Catholic Charities is enlarging its effort to help homeless veterans rebuild their lives through permanent housing, jobs and the practice of their faith.
The organization, whose overall mission is aiding the poor and vulnerable through a variety of social programs, dedicated a new, expanded transitional housing site in central Phoenix April 3 in an effort to meet what its leaders say is a significant need among the veteran population as many of its members struggle with the effects of battlefield experiences.
Catholic Charities MANA House
MANA (Marines, Army, Navy, Air Force) House is a peer-run organization of homeless and formerly homeless veterans offering personal, individualized basic resources, community and advocacy for all veterans.
The new Catholic Charities MANA House (Marines, Army, Navy, Air Force), off Interstate 17 about a half mile north of McDowell Road, incorporates existing aspects of the current facility off Interstate 10 and Seventh Street while adding several new components intended to more effectively address the men’s needs physically and spiritually.
“We’re thrilled. This is a huge moment for us,” said Catholic Charities Community Services president and CEO Paul Mulligan, a U.S. Navy veteran.

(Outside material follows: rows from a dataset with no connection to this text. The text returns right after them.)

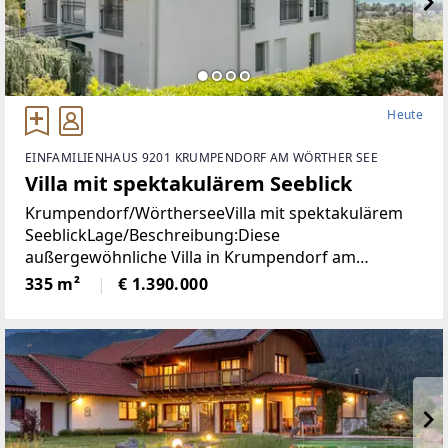
Heute
EINFAMILIENHAUS 9201 KRUMPENDORF AM WÖRTHER SEE
Villa mit spektakulärem Seeblick
Krumpendorf/WörtherseeVilla mit spektakulärem
SeeblickLage/Beschreibung:Diese
außergewöhnliche Villa in Krumpendorf am
Wörthersee vereint großzügiges Wohnen, exklusive
335 m²
€ 1.390.000
Ausstattung und eine unvergleichliche Aussicht in
einer der begehrtesten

The fully renovated former warehouse was transformed into 25,000 square feet of living area, including 49 3-bed and 4-bed dormitory style rooms, bathrooms and showers, a kitchen, dining hall, recreation area, computer rooms and offices for meeting with career and housing advisers. There is space to add 26 more bedrooms. The current location is limited to 49 of those rooms.
The new site also will add a “roasting room” where residents will produce the veterans’ own brand of coffee, which will be packaged and sold on-site as well.
A crowd of supporters, donors, community members and corporate partners came out to help us cut the ribbon and welcome the residents to the new MANA House.
For the first time, Catholic Charities is bringing to MANA House a chapel and will staff the site with a chaplain. Mulligan said the chapel will be available for worship and prayer involving all faiths, not just Catholics.
“They’ve never had a chapel. We see people in terms of body, mind and spirit,” he said. That will “offer them the opportunity to have God in their life, being present in a community of believers, no matter what their faith is.”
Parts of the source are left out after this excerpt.